Good governance is growing in importance amongst all investors, particularly institutional investors. We at USS are involved with several investor syndicates representing an aggregate of trillions in AUM that are adamant that change in hedge fund governance is absolutely necessary. At USS, we have walked away from many investment opportunities on the grounds of poor governance and will continue to do so. Many other investors will to. This is why hedge fund managers, administrators, legal advisors, consultants and directors should take careful note.

Reflecting the increased interest in governance, "governance due diligence" is catching on amongst investors. Governance due diligence looks at a fund's constitutional documents and scrutinizes the fund's directors and service providers. Importantly, a fund's M&A and offering documents must provide investor rights and protections and a reasonable framework to permit director oversight. For example, overly broad investment strategy descriptions and few investment restrictions provides far too much flexibility to most investment managers to invest and trade in securities outside the strategy parameters they describe to investors - why does the OM not describe the strategy in the same terms as the marketing material?
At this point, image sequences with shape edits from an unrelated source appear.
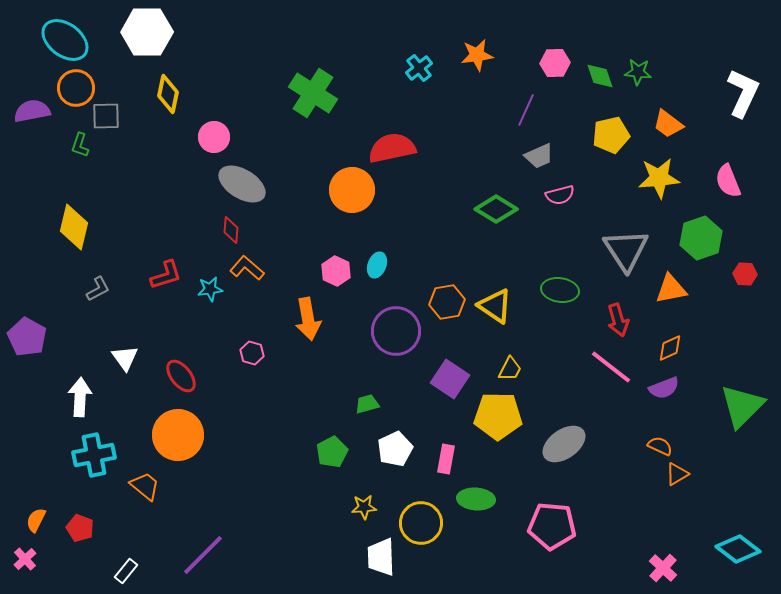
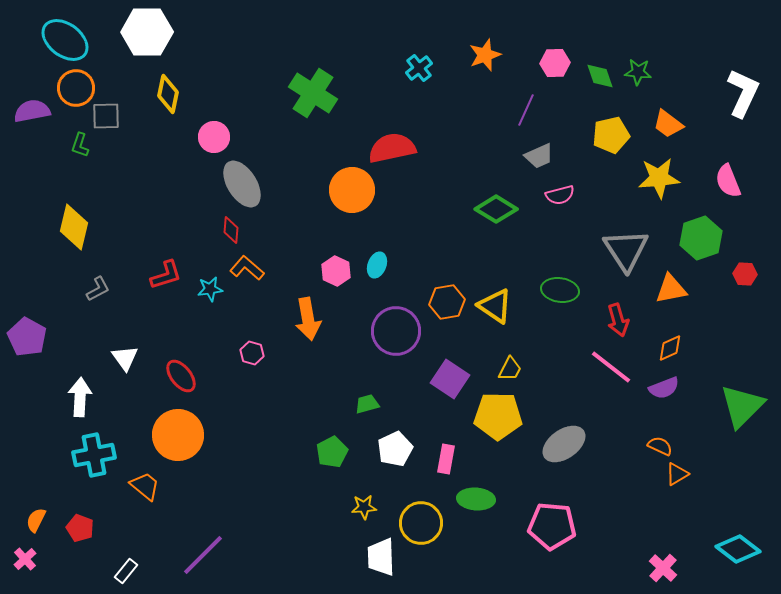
orange star at (477, 55): moved 8 px right; rotated 12 degrees counterclockwise
gray ellipse at (242, 184): rotated 27 degrees clockwise
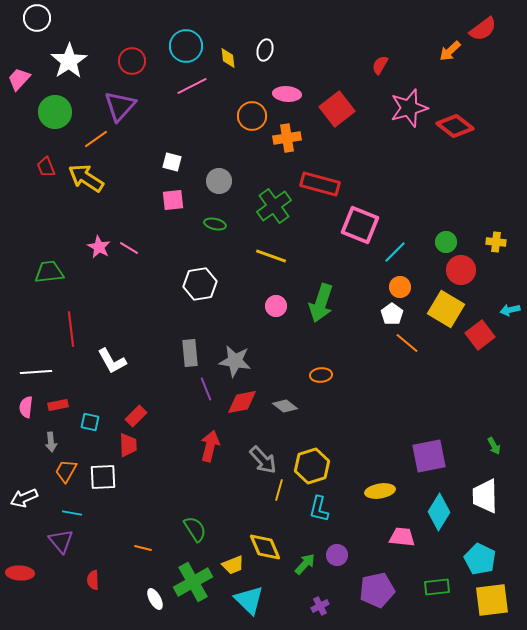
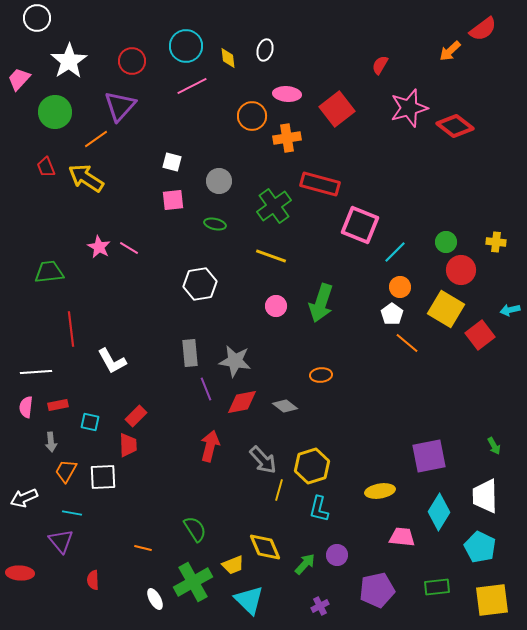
cyan pentagon at (480, 559): moved 12 px up
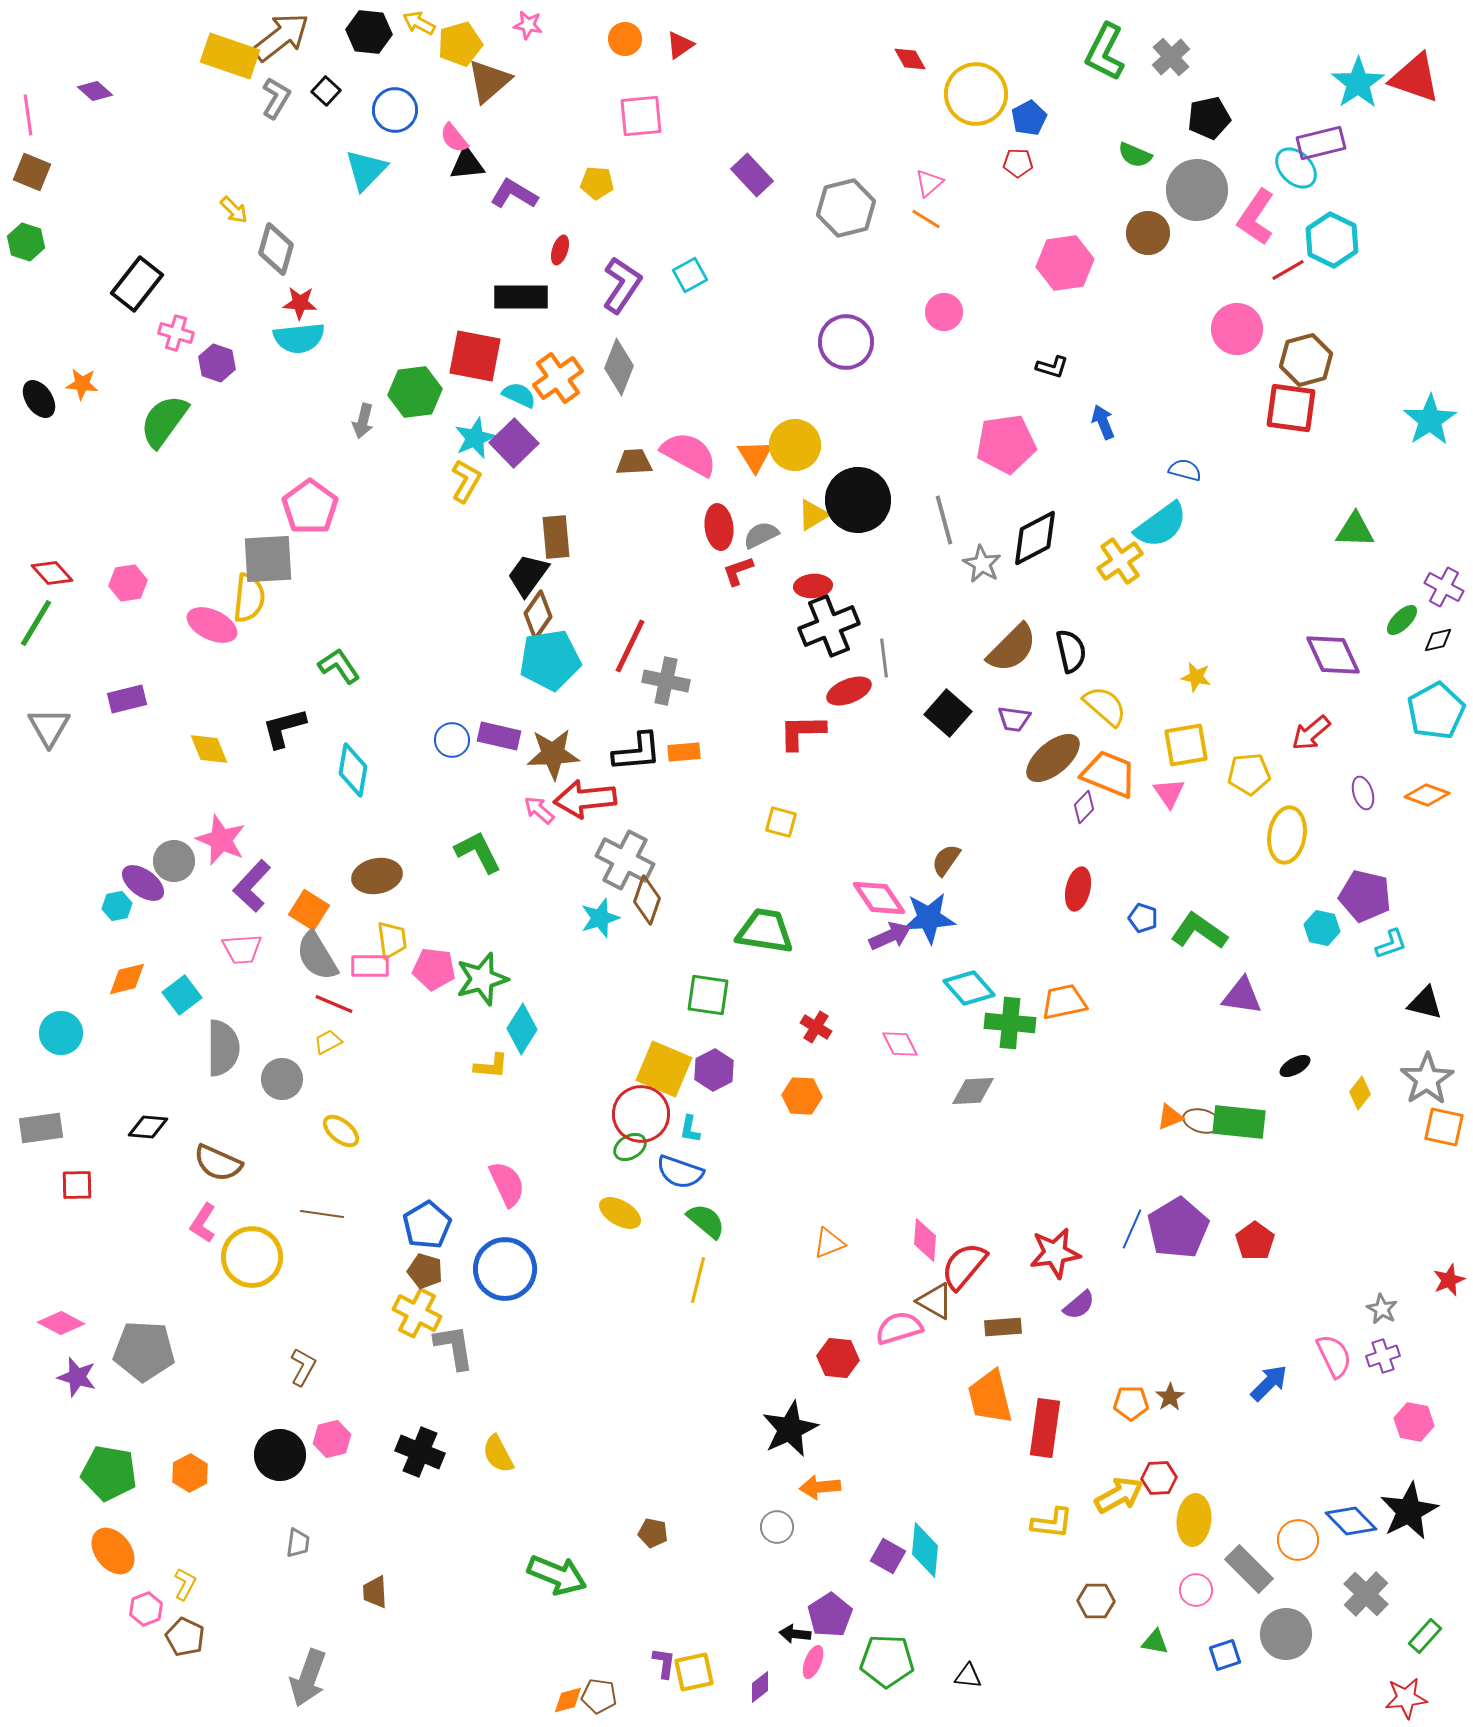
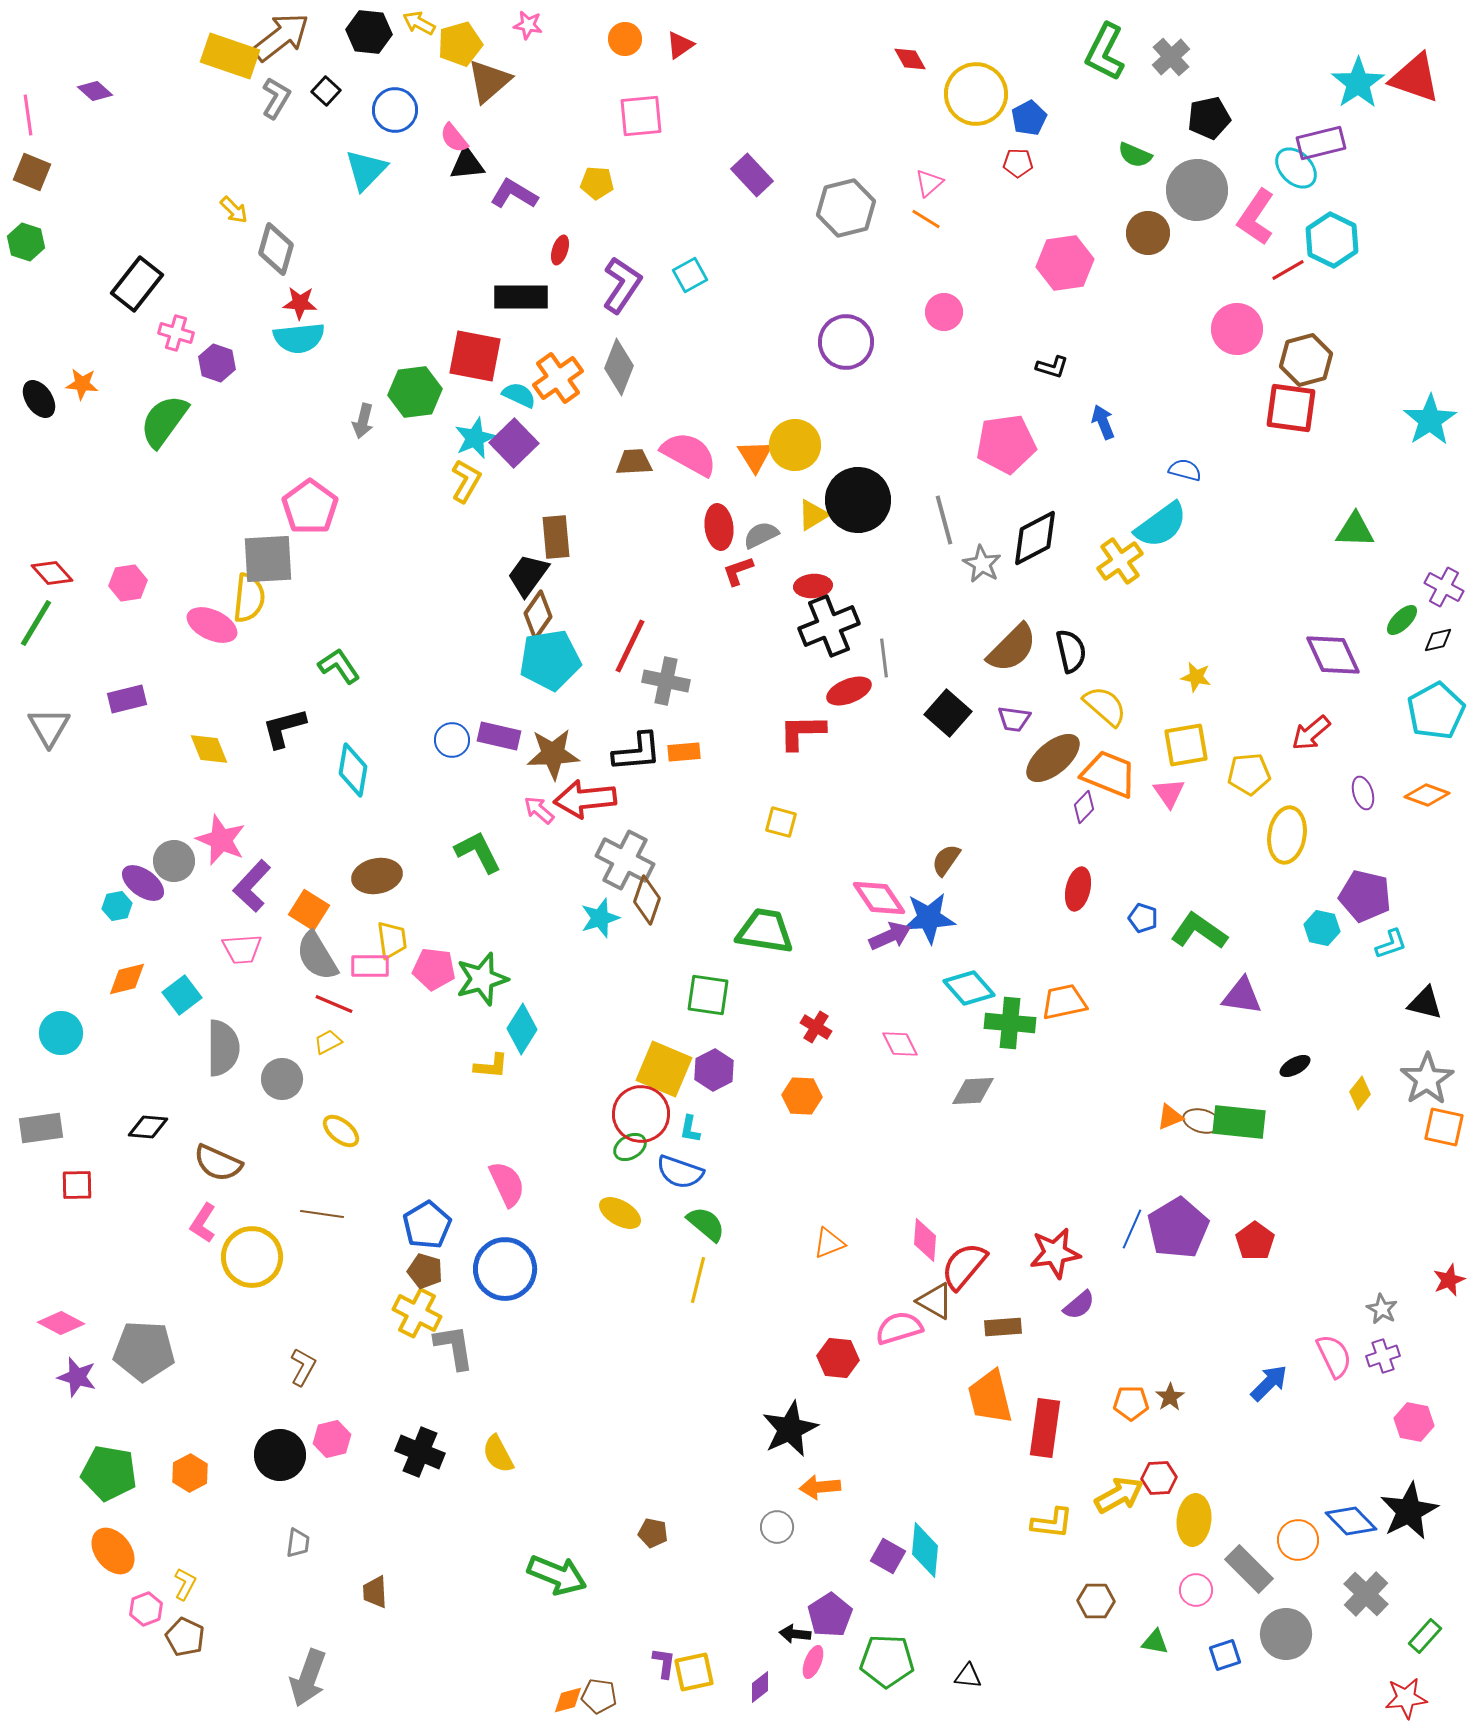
green semicircle at (706, 1221): moved 3 px down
We expect directors to provide a reasonable degree of oversight of the fund's activities and investments but for them to do so the OM, which governs the fund's investment activities, must accurately reflect the strategy intended to be implemented by the investment manager. Investment managers and their legal advisers, as well as the fund's directors, should ensure this is done at the fund's inception.

At USS we insist on speaking to fund directors before investing and maintain a dialogue with them post investment. Our experience of these calls is mixed. Some directors are truly outstanding - they are independent, they are relevantly knowledgeable, they understand to whom they owe a fiduciary duty, and they have been transparent in disclosing their other past and present directorships - whilst others have been shocking - they are conflicted, explicitly refer to the investment manager as their client, and refuse to disclose the number and names of their present and past directorships. More transparency is required of directors or the jurisdictions in which they serve for investors to be able to conduct a reasonable level of due diligence on directors. This is why USS has written to CIMA and encouraged them to create a queriable online database of directors for bona fide investors, so that we can obtain the information necessary to have a proper due diligence conversation with directors.

If hedge funds are to continue to attract institutional investment and maintain their growth trajectory change is necessary.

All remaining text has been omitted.